*** Supplied records

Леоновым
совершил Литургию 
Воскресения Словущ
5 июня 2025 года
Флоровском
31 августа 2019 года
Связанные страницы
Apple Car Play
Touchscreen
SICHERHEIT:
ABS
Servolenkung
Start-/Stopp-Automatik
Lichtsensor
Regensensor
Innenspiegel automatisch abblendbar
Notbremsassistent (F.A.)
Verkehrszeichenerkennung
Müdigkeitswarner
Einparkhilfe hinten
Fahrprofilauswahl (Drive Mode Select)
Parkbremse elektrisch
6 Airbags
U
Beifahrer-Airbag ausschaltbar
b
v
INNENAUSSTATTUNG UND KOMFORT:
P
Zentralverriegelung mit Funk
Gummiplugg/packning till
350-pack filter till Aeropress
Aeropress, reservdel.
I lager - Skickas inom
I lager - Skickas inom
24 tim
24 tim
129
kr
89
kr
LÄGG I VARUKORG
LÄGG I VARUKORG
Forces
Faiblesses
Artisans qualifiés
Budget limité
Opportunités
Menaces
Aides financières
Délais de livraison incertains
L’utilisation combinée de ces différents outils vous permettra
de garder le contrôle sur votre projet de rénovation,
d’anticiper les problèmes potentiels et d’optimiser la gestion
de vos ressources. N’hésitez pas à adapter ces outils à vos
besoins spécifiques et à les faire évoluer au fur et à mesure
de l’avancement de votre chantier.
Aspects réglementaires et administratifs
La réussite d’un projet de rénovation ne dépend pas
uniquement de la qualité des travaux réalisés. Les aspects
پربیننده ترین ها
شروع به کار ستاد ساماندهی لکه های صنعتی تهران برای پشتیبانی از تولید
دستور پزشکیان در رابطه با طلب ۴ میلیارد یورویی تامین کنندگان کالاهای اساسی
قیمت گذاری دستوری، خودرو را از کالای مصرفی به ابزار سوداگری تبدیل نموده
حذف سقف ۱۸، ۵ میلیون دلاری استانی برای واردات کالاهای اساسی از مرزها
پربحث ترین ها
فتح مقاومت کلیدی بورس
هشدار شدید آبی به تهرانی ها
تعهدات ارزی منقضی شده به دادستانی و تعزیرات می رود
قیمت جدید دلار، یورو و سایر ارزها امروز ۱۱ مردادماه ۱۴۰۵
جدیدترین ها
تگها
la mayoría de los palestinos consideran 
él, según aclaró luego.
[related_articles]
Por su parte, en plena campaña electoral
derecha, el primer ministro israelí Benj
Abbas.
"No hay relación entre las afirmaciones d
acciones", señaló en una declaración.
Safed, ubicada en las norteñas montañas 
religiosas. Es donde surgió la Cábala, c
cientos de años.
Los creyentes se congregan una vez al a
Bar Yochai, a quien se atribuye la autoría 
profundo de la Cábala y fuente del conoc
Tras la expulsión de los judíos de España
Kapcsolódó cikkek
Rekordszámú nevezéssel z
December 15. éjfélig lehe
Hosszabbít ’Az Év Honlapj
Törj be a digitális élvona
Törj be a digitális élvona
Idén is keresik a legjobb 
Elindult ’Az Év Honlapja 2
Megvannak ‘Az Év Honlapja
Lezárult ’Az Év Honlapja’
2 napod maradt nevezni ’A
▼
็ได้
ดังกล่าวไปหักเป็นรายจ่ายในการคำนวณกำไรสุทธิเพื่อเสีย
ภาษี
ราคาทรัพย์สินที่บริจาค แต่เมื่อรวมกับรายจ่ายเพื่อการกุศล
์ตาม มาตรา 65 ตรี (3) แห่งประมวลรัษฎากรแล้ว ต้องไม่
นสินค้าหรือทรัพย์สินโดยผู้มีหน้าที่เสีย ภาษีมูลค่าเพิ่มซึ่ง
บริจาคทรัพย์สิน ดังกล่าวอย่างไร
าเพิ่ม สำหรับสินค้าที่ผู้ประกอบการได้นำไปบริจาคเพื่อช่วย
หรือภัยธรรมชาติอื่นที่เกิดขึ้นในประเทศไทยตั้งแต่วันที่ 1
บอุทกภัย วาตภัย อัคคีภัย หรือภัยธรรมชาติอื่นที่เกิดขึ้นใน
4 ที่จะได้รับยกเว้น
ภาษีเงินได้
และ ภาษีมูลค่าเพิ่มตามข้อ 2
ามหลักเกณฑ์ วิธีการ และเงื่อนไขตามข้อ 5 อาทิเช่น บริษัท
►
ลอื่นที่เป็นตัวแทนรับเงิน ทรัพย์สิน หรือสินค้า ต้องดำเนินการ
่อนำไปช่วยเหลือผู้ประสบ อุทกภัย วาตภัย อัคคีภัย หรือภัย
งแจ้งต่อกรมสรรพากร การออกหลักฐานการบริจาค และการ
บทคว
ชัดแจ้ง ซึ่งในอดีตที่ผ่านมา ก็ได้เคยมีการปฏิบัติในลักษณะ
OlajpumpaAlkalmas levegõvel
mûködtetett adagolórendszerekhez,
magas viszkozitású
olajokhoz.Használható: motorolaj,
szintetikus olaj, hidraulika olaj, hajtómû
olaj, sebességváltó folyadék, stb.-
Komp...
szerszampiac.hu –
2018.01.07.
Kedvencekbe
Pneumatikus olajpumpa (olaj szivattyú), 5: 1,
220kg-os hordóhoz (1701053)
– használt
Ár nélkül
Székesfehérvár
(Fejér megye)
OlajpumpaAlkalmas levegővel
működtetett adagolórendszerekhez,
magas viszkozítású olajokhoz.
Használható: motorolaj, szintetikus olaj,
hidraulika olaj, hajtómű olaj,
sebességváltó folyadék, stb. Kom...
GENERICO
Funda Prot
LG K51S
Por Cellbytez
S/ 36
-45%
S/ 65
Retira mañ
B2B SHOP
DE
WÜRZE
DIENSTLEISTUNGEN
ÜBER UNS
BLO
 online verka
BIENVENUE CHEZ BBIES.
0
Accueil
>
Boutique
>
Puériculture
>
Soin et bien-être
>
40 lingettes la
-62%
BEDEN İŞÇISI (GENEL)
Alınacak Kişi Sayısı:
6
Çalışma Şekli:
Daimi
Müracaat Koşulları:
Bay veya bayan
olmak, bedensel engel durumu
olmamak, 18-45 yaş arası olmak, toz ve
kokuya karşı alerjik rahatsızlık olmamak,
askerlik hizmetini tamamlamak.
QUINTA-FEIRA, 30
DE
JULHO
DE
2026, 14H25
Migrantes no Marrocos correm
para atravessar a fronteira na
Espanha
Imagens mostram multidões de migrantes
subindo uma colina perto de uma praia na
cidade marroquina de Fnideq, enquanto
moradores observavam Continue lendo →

******

## Problem statement
Wherever the word "till" appears in a line of the data above, copy that line.

## Solved problem
Gummiplugg/packning till
350-pack filter till Aeropress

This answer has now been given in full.